A UM VELHO. O seu andar ritmado denuncia o seu cansaço. Seu olhar profundo e distante fala de um mundo diferente no qual vives. Seu sorriso, muitas vezes imperceptível, deixa transparecer um certo contentamento interior, talvez alguma agradável lembrança que emerge de repente e coloca esse brilho no seu rosto e reflete seu amável coração. Não posso entender todo esse sentimento que flui e emana de ti. Entretanto sei e posso dizer que tudo isso me faz bem.
Vejo-te e tento me ver em ti, entender tua linguagem e teus gestos. Tento entender esse teu jeito ao mesmo tempo estranho e tão familiar. Não sei. Às vezes fico horas te olhando tentando descobrir e decifrar enigmas que surgem desta sublime contemplação. Há uma diferença, não apenas de idade e costumes – há algo contraditório que nos aproxima, e ao mesmo tempo nos afasta um do outro. Chego a imaginar nós dois andando por aí como dois jovens (ou dois velhos?) conversando animadamente, discutindo fatos do dia a dia como dois amigos que sonham em mudar o mundo. Ou, quem sabe, comentando assuntos mais amenos como, por exemplo, a chegada do ano novo e o que ele nos reserva. Nossas vidas formam momentos extremamente diferentes e opostos. Nossos sonhos têm coloridos diferentes e crescem em direções opostas. Como poderemos nos entender?

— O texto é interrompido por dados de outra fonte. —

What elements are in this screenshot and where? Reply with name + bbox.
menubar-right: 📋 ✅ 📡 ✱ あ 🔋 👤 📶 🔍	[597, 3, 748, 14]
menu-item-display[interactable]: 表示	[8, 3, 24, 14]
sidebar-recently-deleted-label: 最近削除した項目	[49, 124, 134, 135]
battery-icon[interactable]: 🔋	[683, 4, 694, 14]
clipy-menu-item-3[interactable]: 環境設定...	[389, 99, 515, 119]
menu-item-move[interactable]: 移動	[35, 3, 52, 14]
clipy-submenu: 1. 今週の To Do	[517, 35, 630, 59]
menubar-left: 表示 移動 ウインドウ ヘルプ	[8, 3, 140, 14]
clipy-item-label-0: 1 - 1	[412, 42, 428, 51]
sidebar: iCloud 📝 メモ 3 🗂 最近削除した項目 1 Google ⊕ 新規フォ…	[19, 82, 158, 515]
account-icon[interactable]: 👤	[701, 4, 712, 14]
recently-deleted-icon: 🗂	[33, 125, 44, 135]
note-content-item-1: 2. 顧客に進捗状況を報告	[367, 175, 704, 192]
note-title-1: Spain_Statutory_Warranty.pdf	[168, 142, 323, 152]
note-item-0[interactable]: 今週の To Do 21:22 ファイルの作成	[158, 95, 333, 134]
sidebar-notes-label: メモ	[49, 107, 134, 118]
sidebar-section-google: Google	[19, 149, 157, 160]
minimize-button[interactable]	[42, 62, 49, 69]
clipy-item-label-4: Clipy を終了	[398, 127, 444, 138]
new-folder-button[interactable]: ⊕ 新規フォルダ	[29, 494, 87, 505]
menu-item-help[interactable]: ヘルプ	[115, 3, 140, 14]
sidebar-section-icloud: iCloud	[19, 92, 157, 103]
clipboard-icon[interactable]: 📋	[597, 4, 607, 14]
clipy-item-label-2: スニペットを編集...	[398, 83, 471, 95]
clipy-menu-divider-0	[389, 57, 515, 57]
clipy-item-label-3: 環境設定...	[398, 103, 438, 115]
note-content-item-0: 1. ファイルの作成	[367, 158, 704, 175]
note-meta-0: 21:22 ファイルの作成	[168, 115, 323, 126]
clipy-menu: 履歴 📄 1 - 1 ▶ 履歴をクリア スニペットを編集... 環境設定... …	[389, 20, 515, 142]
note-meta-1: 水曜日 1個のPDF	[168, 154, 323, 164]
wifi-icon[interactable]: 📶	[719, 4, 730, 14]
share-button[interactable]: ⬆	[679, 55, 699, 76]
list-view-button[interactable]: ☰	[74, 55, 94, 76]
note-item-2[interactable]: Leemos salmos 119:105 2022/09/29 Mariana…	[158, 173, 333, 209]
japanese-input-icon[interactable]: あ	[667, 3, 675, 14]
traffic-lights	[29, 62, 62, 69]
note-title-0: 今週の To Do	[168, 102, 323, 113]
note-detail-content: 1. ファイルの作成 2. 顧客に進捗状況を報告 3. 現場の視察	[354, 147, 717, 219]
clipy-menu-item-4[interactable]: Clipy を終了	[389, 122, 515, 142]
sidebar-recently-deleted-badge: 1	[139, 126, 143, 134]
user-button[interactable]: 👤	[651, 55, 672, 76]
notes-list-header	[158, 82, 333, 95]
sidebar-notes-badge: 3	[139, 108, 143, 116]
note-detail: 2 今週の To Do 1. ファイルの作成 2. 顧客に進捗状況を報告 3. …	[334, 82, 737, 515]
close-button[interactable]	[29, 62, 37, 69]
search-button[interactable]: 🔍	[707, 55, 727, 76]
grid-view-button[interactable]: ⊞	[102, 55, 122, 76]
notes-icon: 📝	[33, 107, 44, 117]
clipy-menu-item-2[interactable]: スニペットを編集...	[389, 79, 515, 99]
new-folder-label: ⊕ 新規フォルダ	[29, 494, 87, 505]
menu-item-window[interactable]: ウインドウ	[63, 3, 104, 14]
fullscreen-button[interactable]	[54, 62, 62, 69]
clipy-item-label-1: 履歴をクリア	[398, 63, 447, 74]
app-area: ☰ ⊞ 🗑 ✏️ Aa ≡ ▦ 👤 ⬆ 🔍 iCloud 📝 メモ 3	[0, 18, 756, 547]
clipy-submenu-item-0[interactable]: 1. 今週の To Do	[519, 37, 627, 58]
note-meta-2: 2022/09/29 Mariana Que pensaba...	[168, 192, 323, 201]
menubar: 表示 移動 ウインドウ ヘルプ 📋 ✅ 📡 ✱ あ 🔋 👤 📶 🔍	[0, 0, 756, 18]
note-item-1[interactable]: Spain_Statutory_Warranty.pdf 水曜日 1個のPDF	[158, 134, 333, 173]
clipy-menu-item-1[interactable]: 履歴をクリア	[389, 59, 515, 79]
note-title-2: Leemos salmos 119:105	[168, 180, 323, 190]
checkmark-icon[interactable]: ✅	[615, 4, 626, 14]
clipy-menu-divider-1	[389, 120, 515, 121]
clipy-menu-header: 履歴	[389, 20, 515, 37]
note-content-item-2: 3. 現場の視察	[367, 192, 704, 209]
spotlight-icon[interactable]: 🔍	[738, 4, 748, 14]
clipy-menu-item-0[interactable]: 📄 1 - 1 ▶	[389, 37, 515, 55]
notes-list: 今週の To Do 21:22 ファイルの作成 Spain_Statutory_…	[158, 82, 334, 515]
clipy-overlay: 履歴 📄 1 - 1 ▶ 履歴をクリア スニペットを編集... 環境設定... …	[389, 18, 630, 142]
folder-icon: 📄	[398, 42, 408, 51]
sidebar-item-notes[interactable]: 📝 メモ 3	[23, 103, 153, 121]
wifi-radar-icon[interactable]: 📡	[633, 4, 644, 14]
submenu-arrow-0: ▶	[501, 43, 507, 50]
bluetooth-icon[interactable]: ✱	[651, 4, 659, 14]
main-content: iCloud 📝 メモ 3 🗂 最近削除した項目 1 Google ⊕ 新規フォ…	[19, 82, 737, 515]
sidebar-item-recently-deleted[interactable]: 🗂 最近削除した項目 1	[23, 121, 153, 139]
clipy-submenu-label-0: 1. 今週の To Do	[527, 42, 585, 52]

Eu queria me aproximar de ti. Colher as tuas experiências, mergulhar no teu interior e me reencontrar na tua sensibilidade. Aprender um pouco mais sobre a vida. Eu queria me perder no teu sorriso, abraçar tuas palavras... Eu queria entender esse teu jeito, me lavar em tuas lágrimas... Juntar meu jeito ao teu, minha vida à tua... Eu queria, apesar de toda contradição e diferença, me aproximar de ti, te abraçar bem forte, te beijar o rosto e te dizer: Te amo muito, te amo muito meu velho, meu Pai.

Cícero Alvernaz (autor)
Mogi Guaçu, SP, 18 de outubro de 1991.